*** DATA SHOWN Section Begins ***

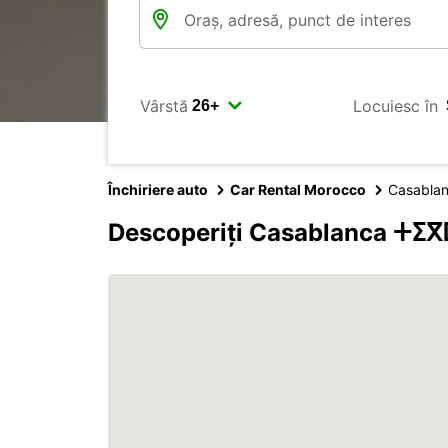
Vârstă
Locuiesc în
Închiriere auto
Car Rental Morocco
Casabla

*** DATA SHOWN Section Ends ***
*** DATA SHOWN Section Begins ***

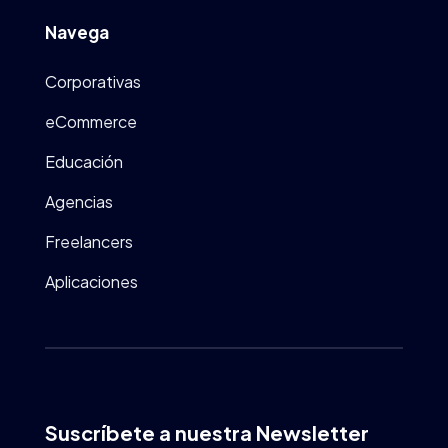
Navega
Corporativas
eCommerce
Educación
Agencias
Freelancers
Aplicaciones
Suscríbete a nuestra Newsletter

*** DATA SHOWN Section Ends ***

| WHAT YOU ARE ASKED TO DO |
Every line from the line containing "Corporativas" through the line containing "Suscríbete a nuestra Newsletter" in the records above must be retyped exactly. Leave out the rest.

| SOLUTION FOR THIS EXERCISE |
Corporativas
eCommerce
Educación
Agencias
Freelancers
Aplicaciones
Suscríbete a nuestra Newsletter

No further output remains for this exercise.